Ein prominentes Beispiel für die schleppende Rückerstattung ist die Lufthansa, denn aktuell warten noch rund 500.000 Passagiere auf ihre Rückerstattung. Tendenz steigend. Die Reisebeschränkungen und strikten Quarantäneverordnungen zwang die Lufthansa immer wieder zu neuen Flugstornierungen und Tag für Tag kommen neue Stornierungen dazu.

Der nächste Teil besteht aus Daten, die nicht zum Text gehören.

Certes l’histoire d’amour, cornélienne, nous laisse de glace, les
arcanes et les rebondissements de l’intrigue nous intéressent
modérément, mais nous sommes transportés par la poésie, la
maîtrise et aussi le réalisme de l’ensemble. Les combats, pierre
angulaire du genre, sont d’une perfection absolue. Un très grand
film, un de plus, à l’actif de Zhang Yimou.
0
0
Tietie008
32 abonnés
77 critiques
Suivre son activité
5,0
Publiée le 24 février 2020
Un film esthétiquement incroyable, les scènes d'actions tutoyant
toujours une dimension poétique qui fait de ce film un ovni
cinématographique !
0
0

Zwar bemüht sich die Lufthansa den Berg an Rückerstattungen zu bearbeiten, doch dies erweist sich als ein äußerst mühsamer Prozess. Etwa 200 Millionen Euro an Rückerstattungen stehen weiterhin aus.

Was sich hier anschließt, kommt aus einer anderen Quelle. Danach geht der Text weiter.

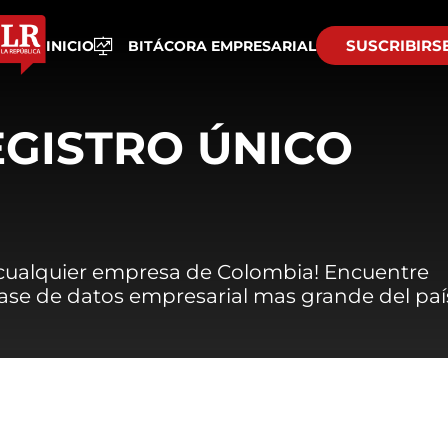
SUSCRIBIRS
INICIO
BITÁCORA EMPRESARIAL
EGISTRO ÚNICO
 cualquier empresa de Colombia! Encuentre
 base de datos empresarial mas grande del paí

Der Schienenverkehr sorgt ebenfalls für Beschwerden

Auch der Schienenverkehr musste zahlreiche Beschwerden einstecken. Rund 13 Prozent der gesamten Beschwerden sind auf Kunden der Deutschen Bahn zurückzuführen. Auch wenn der Konzern den Schienenverkehr größtenteils aufrechterhielt, blieben viele Sitzplätze leer. Aktuell liegt die Auslastung in den Zügen bei etwa 25 Prozent im Vergleich zum Vorjahresniveau. Grund dafür sind die Verschiebungen der Zugreisen, aufgrund der Ansteckungsangst im Zug oder den coronabedingten Ausfällen von Geschäftsreisen. In diesen Fällen zeigte sich die Deutsche Bahn Anfangs kulant. „Bis zum 13. März erworbene und bis Reiseantritt 4. Mai gültige Tickets konnten in einen drei Jahre gültigen Gutschein umgewandelt werden.” Diese Regelung änderte der Konzern jedoch kurzerhand, sodass die Fahrkarten fortan nur noch bis Ende Oktober gültig waren, zudem ließ sich die Fahrstrecke nicht mehr ändern.

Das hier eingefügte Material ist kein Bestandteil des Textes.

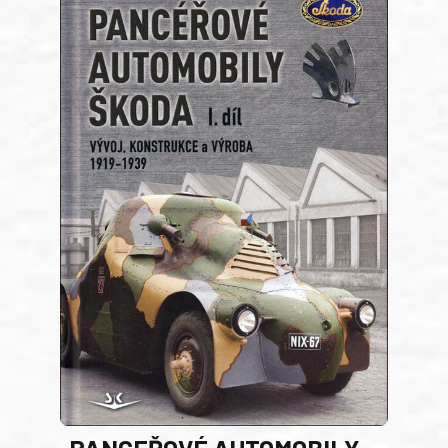
PANCEŘOVÉ AUTOMOBILY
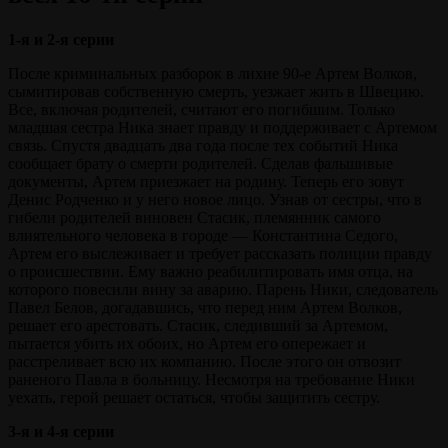
1-я и 2-я серии
После криминальных разборок в лихие 90-е Артем Волков,
сымитировав собственную смерть, уезжает жить в Швецию.
Все, включая родителей, считают его погибшим. Только
младшая сестра Ника знает правду и поддерживает с Артемом
связь. Спустя двадцать два года после тех событий Ника
сообщает брату о смерти родителей. Сделав фальшивые
документы, Артем приезжает на родину. Теперь его зовут
Денис Родченко и у него новое лицо. Узнав от сестры, что в
гибели родителей виновен Стасик, племянник самого
влиятельного человека в городе — Константина Седого,
Артем его выслеживает и требует рассказать полиции правду
о происшествии. Ему важно реабилитировать имя отца, на
которого повесили вину за аварию. Парень Ники, следователь
Павел Белов, догадавшись, что перед ним Артем Волков,
решает его арестовать. Стасик, следивший за Артемом,
пытается убить их обоих, но Артем его опережает и
расстреливает всю их компанию. После этого он отвозит
раненого Павла в больницу. Несмотря на требование Ники
уехать, герой решает остаться, чтобы защитить сестру.
3-я и 4-я серии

Auf andere Verkehrsträger bezog sich laut SÖP nur ein geringer Teil der Beschwerden. Dieser Anteil lag bei Beschwerden zu Fernbussen und dem öffentlichen Nahverkehr bei rund einem Prozent. Insgesamt konnte die Schlichtungsstelle bei rund 80 Prozent aller Fälle die Anliegen der Reisenden erfolgreich bearbeiten.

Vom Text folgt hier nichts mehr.